Julie Larios has wonderful information about many of the lectures on her blog--a great place to get a small taste of VCFA. Uma Krishnaswami gives a 60 second whirlwind synopsis of her lecture on her blog--go there and read it. I already used some of what she presented while revising a book this past week. Excellent info.
I learned so much from my workshop with Kathi Appelt and Uma Krishaswami. I submitted first drafts of three stories. One I submitted feeling it would be a good learning book. In my opinion the workshop is a place to learn how to improve my writing, as well as a place to get feedback on a story. But other writers felt this book has potential (and one writer had dreams about it); I still believe it is a learning book--it is a concept book--but will revise for fun and to figure out how to make the story work better. I like revising. Also, I now have some excellent ideas of how to revise another super fun book, which is one of those books where the characters got involved in the story creation. But the most important part of the workshop is learning how to look at everyone’s stories, both raw and more polished and learn how to find the heart of them, and what the possibilities are, so each story can be made the strongest possible and become a story that children will love.
One of my favorite parts of residency (well I love all of it: the workshop, the lectures, the discussions) is the readings. It is such fun to hear faculty read from works in progress, and often these are truly works in progress--as they revised them moments before, or even while reading. Then a few years later, we get to read the final text in the printed book.
The readings are open to the public, so if you are in Montpelier during a residency, come up to campus and enjoy.
My presentation went well and generated many questions. I discussed atypical arcs in picture books--these are more common than most readers or writers realize. I covered the eleven most common atypical arcs.
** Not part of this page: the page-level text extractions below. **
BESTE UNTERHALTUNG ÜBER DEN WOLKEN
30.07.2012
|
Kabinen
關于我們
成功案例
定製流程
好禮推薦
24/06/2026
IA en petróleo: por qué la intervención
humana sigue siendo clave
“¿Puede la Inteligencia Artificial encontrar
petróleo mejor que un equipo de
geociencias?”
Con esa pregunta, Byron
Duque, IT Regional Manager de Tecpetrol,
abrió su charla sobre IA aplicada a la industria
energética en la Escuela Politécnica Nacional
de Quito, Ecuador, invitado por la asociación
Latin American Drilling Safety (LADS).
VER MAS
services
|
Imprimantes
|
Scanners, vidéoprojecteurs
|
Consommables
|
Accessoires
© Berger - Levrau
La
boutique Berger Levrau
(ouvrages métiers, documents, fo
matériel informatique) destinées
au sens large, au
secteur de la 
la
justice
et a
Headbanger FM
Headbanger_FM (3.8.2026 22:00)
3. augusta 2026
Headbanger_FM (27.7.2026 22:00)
Understanding the possible arcs (or structures) that can be used instead of (or in addition to) the standard Aristolean plot arc allows the writer more flexibility, and gives unity to our books. A point that I feel is very important is that we should layer arcs. The strongest picture books use more than one narrative arc. If anyone wants to read the essay I based my presentation on, send a message to my email which you can find under my profile, and I’ll forward you a copy.
For the next five months my advisor/mentor is VCFA faculty member Shelley Tanaka, who is also a Canadian editor at Groundwood books (which publishes Canadian, not American writers.) She won the Orbis Pictus award earlier this year for her book Amelia Earhart. I look forward to another incredible semester. I will learn so much from her about writing both fiction (novels) and non-fiction picture books.